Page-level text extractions
>>
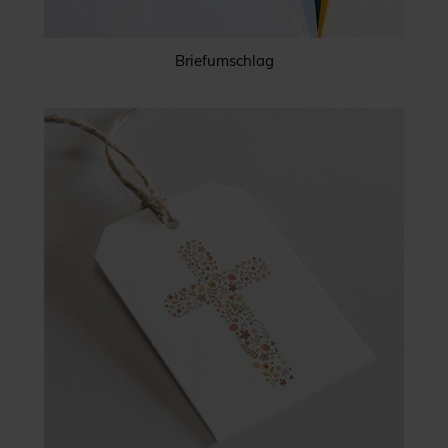
Briefumschlag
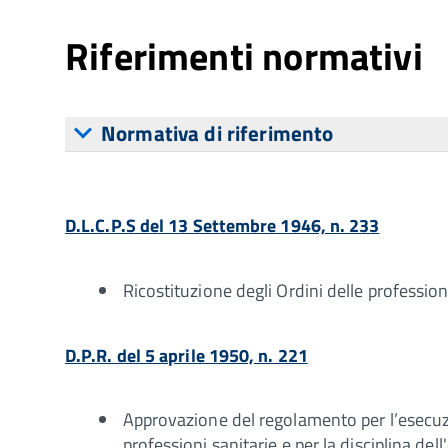
Riferimenti normativi
Normativa di riferimento
D.L.C.P.S del 13 Settembre 1946, n. 233
Ricostituzione degli Ordini delle professioni
D.P.R. del 5 aprile 1950, n. 221
Approvazione del regolamento per l’esecuzio
professioni sanitarie e per la disciplina dell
<<
§ WHAT THE EXERCISE ASKS
Scan the data above for the word "professioni". Copy every line in which it is found.

§ TASK SOLUTION
Ricostituzione degli Ordini delle professioni
professioni sanitarie e per la disciplina dell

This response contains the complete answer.